Introduction

Deep learning models based on the transformer architecture have taken the NLP world by storm in the last few years, achieving state-of-the-art results in several areas. An obvious example of this success is provided by the tremendous growth of the Hugging Face ecosystem, which provides access to a plethora of pre-trained models in a very user-friendly way.

However, we believe that models based on (static) word embeddings still have their place in the “transformer era”. Some reasons why this might be the case are the following:

Transformer-based models are usually much bigger (i.e. more parameters) than “standard” models.
Transformer models are not renowned for their (inference) speed—this is related to the previous point.
Models based on word embeddings still provide a solid baseline.

Gensim is a great library when it comes to word embeddings, and some other NLP tasks, especially if you want to train them on your own. There might be cases where you would like to train two NLP models and have them “speak the same language”, i.e. share the same vocabulary. For the sake of concreteness, let’s say these two models are LSI and word2vec. The “standard” way of doing this, however, requires the preparation of two vocabularies, one for each model. In this post, we’ll show how to avoid this by transferring the vocabuly of the LSI model to the word2vec model.

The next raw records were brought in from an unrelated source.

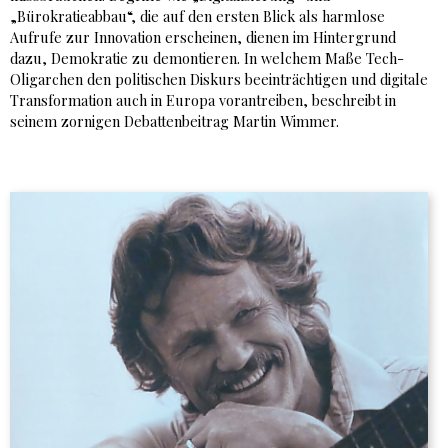
„Bürokratieabbau“, die auf den ersten Blick als harmlose
Aufrufe zur Innovation erscheinen, dienen im Hintergrund
dazu, Demokratie zu demontieren. In welchem Maße Tech-
Oligarchen den politischen Diskurs beeinträchtigen und digitale
Transformation auch in Europa vorantreiben, beschreibt in
seinem zornigen Debattenbeitrag Martin Wimmer.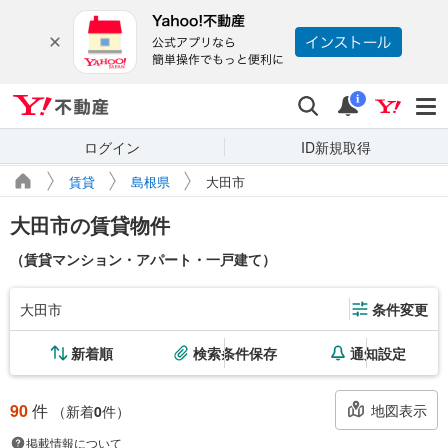
Yahoo!不動産
検索
通知
i
ログイン
ID新規取得
賃貸
島根県
大田市
大田市の賃貸物件
（賃貸マンション・アパート・一戸建て）
大田市
条件変更
新着順
検索条件保存
通知設定
90
件
地図表示
（新着
0
件）
掲載情報について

LSI and word2vec the “standard” way

We will now build these two models following the “standard” procedure as can be found in the respective Gensim documentation. In what follows, we will work with the 20 Newsgroups dataset, which is a collection of ca. 20,000 newsgroup documents grouped into 20 classes. Details are not very important in relation to our discussion. This dataset can easily be downloaded using the sklearn.datasets.fetch_20newsgroups function of the scikit-learn libray, which will download and cache the dataset.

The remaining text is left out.